Wednesday, June 26, 2013

New kind of signalling mechanism in plant cells discovered

June 25, 2013 ? Plants possess receptors which are similar to the glutamate receptors in the brain of humans and animals. Biochemists at the Ruhr-Universit?t Bochum (RUB) with colleagues from the University of W?rzburg and the Agricultural University of China in Beijing have discovered that these receptors do not, however, recognise the amino acid glutamate, but many other different amino acids.

The team reports in the journal Science Signaling.

Glutamate-like receptor in Arabidopsis recognises many amino acids

To exchange information, cells send out signalling molecules that are recognised by receptors of other cells. Fifteen years ago, researchers discovered glutamate-like receptors, in short GLRs, in a plant. A team led by the RUB biochemists Prof. Dr. Michael Hollmann and Dr. Daniel Tapken has now identified the respective signalling molecules for one of the, in total, 20 GLRs from the thale cress (Arabidopsis thaliana). "Surprisingly, the receptor responds not only to one amino acid, but to many different ones -- just not to glutamate," says Hollmann. The most effective is methionine, an amino acid that humans have to obtain from food, but which plants can produce themselves. When the research team mutated the plant so that it no longer contained the receptor AtGLR1.4, it hardly responded to methionine.

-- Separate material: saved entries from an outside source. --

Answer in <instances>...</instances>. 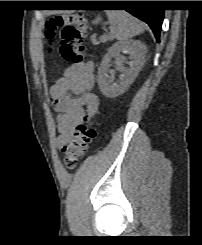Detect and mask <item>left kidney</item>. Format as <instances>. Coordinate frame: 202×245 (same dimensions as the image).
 Listing matches in <instances>:
<instances>
[{"mask_svg": "<svg viewBox=\"0 0 202 245\" xmlns=\"http://www.w3.org/2000/svg\"><path fill=\"white\" fill-rule=\"evenodd\" d=\"M120 52L129 54L130 67L123 66L124 58ZM147 47L139 40L120 41L110 47L98 69L97 81L105 97L115 98L127 90L134 82L145 62ZM116 58V68L121 72L119 80L113 82L108 76L110 61Z\"/></svg>", "mask_w": 202, "mask_h": 245, "instance_id": "obj_1", "label": "left kidney"}]
</instances>
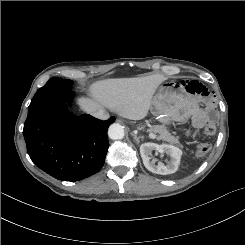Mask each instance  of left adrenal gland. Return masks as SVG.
<instances>
[{
    "instance_id": "obj_1",
    "label": "left adrenal gland",
    "mask_w": 245,
    "mask_h": 245,
    "mask_svg": "<svg viewBox=\"0 0 245 245\" xmlns=\"http://www.w3.org/2000/svg\"><path fill=\"white\" fill-rule=\"evenodd\" d=\"M133 137H134V140L136 141V143L137 144H139V142H140V139H143V137L142 136H137V135H135V134H133Z\"/></svg>"
}]
</instances>
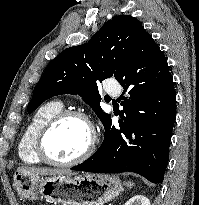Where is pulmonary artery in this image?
I'll use <instances>...</instances> for the list:
<instances>
[{"mask_svg":"<svg viewBox=\"0 0 199 205\" xmlns=\"http://www.w3.org/2000/svg\"><path fill=\"white\" fill-rule=\"evenodd\" d=\"M106 91L111 95H118L120 93L119 87H106Z\"/></svg>","mask_w":199,"mask_h":205,"instance_id":"obj_1","label":"pulmonary artery"}]
</instances>
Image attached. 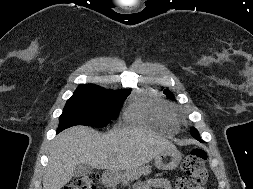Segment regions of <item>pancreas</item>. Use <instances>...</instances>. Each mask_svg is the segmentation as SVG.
Instances as JSON below:
<instances>
[{
	"label": "pancreas",
	"mask_w": 253,
	"mask_h": 189,
	"mask_svg": "<svg viewBox=\"0 0 253 189\" xmlns=\"http://www.w3.org/2000/svg\"><path fill=\"white\" fill-rule=\"evenodd\" d=\"M150 173V167H134L126 170L123 178V183L127 184L129 181L139 178L141 175Z\"/></svg>",
	"instance_id": "cf45deb5"
}]
</instances>
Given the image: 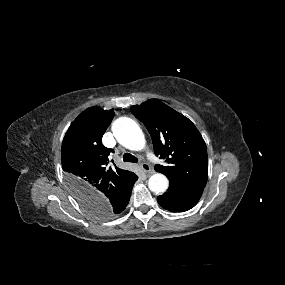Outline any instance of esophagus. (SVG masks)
I'll use <instances>...</instances> for the list:
<instances>
[{
    "instance_id": "esophagus-1",
    "label": "esophagus",
    "mask_w": 285,
    "mask_h": 285,
    "mask_svg": "<svg viewBox=\"0 0 285 285\" xmlns=\"http://www.w3.org/2000/svg\"><path fill=\"white\" fill-rule=\"evenodd\" d=\"M140 168L145 172V173H151L152 172V169L151 167L149 166V164L143 162L140 164Z\"/></svg>"
}]
</instances>
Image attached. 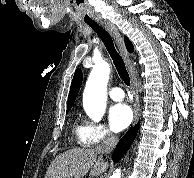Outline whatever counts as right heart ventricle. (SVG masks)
Listing matches in <instances>:
<instances>
[{
  "label": "right heart ventricle",
  "mask_w": 194,
  "mask_h": 178,
  "mask_svg": "<svg viewBox=\"0 0 194 178\" xmlns=\"http://www.w3.org/2000/svg\"><path fill=\"white\" fill-rule=\"evenodd\" d=\"M82 126L78 124L77 121H74L73 123V131L76 134V136L78 137V139H80L81 137V133H82Z\"/></svg>",
  "instance_id": "obj_1"
}]
</instances>
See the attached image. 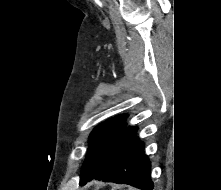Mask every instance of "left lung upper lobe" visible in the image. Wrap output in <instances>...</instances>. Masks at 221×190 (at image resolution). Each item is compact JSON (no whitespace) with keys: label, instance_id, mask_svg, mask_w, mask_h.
<instances>
[{"label":"left lung upper lobe","instance_id":"5c2ea615","mask_svg":"<svg viewBox=\"0 0 221 190\" xmlns=\"http://www.w3.org/2000/svg\"><path fill=\"white\" fill-rule=\"evenodd\" d=\"M126 114L118 115L99 124L89 136L88 155L83 163L80 178L89 174L102 153L126 127Z\"/></svg>","mask_w":221,"mask_h":190}]
</instances>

Plant receptor is an ion channel

In some respects, the receptor AtGLR1.4 behaves in a way similar to the glutamate receptors in the brain. It is a channel, so it opens -- activated by a signalling molecule -- a pore and allows various positively charged particles to flow into the cell, thus triggering an electrical signal. "A special feature of this receptor is that not all amino acids that bind to it trigger an electrical signal. On the contrary! Some suppress the signal by displacing methionine from the receptor," says Daniel Tapken.

Function of methionine receptors in plants unclear

"Why the plant recognises methionine and similar amino acids at all is still absolutely unclear," the Bochum biochemist goes on. "One possibility is that it reacts in this way to nutrient sources in the environment that contain amino acids. However, it is also possible that the plant deliberately produces amino acids itself to send signals -- similar to the way it happens in the human brain."

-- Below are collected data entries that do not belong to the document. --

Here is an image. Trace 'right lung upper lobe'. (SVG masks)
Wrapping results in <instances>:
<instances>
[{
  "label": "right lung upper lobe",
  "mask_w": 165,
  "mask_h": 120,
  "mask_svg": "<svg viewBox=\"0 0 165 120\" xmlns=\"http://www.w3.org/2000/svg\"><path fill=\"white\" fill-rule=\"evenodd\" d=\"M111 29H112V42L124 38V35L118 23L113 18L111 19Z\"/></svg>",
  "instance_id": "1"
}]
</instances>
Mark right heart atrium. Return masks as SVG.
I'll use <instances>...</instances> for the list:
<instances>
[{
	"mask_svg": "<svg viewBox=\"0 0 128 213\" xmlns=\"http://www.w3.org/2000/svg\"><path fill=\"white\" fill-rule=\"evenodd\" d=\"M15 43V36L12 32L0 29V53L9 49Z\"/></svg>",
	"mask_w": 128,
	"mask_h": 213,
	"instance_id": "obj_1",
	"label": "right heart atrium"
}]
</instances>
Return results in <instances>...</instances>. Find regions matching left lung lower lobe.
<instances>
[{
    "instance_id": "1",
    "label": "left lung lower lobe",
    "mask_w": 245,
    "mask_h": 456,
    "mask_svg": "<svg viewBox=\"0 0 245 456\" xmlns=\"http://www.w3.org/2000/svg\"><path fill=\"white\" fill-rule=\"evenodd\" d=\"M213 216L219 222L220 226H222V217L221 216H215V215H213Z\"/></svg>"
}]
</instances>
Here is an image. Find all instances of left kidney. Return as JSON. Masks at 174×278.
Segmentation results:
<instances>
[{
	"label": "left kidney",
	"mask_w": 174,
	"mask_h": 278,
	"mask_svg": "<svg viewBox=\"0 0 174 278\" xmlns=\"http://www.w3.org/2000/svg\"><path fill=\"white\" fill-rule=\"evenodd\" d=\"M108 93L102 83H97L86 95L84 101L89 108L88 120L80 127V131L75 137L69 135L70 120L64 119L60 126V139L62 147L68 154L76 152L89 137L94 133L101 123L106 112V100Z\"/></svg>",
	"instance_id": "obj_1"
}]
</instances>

Receptors expressed in frog egg cells for analysis

For the analyses, the RUB team isolated the glutamate-like receptor from plant cells and implemented it in a cell that has no similar receptors -- an unfertilised frog egg cell. "It is almost impossible to examine the receptor directly in the plant," Hollmann explains. "There are so many processes operating at the same time that it is extremely difficult to filter out the critical signals."

Source: http://feeds.sciencedaily.com/~r/sciencedaily/top_news/top_environment/~3/bgT84pI_NuI/130625073600.htm

Kerri Strug Ledecky Nadia Comaneci Rebecca Soni Snoop Lion London 2012 Table Tennis badminton

No comments:

Post a Comment

Note: Only a member of this blog may post a comment.